SUPPLIED DATA
=== Begin Enclosure ===
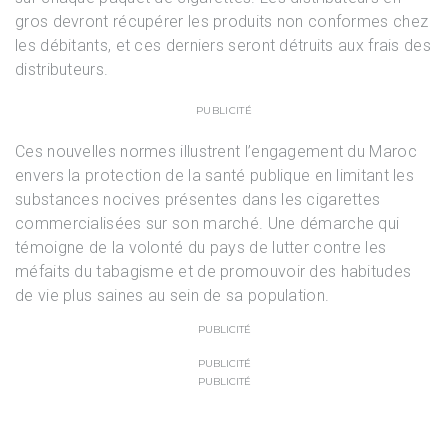
gros devront récupérer les produits non conformes chez
les débitants, et ces derniers seront détruits aux frais des
distributeurs.
PUBLICITÉ
Ces nouvelles normes illustrent l’engagement du Maroc
envers la protection de la santé publique en limitant les
substances nocives présentes dans les cigarettes
commercialisées sur son marché. Une démarche qui
témoigne de la volonté du pays de lutter contre les
méfaits du tabagisme et de promouvoir des habitudes
de vie plus saines au sein de sa population.
PUBLICITÉ
PUBLICITÉ
PUBLICITÉ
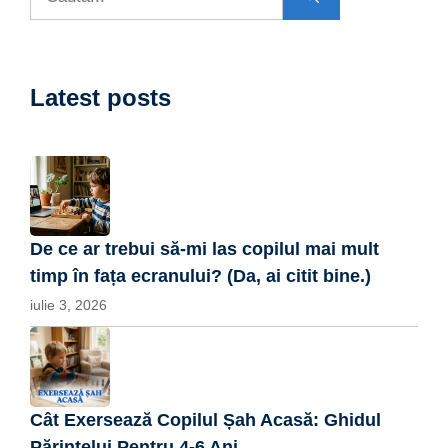
după:
Latest posts
De ce ar trebui să-mi las copilul mai mult
timp în fața ecranului? (Da, ai citit bine.)
iulie 3, 2026
Cât Exersează Copilul Șah Acasă: Ghidul
Părintelui Pentru 4-6 Ani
=== End Enclosure ===
TRY IT
Repeat each line above exactly. The pictures stay out.

EXPECTED ANSWER
gros devront récupérer les produits non conformes chez
les débitants, et ces derniers seront détruits aux frais des
distributeurs.
PUBLICITÉ
Ces nouvelles normes illustrent l’engagement du Maroc
envers la protection de la santé publique en limitant les
substances nocives présentes dans les cigarettes
commercialisées sur son marché. Une démarche qui
témoigne de la volonté du pays de lutter contre les
méfaits du tabagisme et de promouvoir des habitudes
de vie plus saines au sein de sa population.
PUBLICITÉ
PUBLICITÉ
PUBLICITÉ
după:
Latest posts
De ce ar trebui să-mi las copilul mai mult
timp în fața ecranului? (Da, ai citit bine.)
iulie 3, 2026
Cât Exersează Copilul Șah Acasă: Ghidul
Părintelui Pentru 4-6 Ani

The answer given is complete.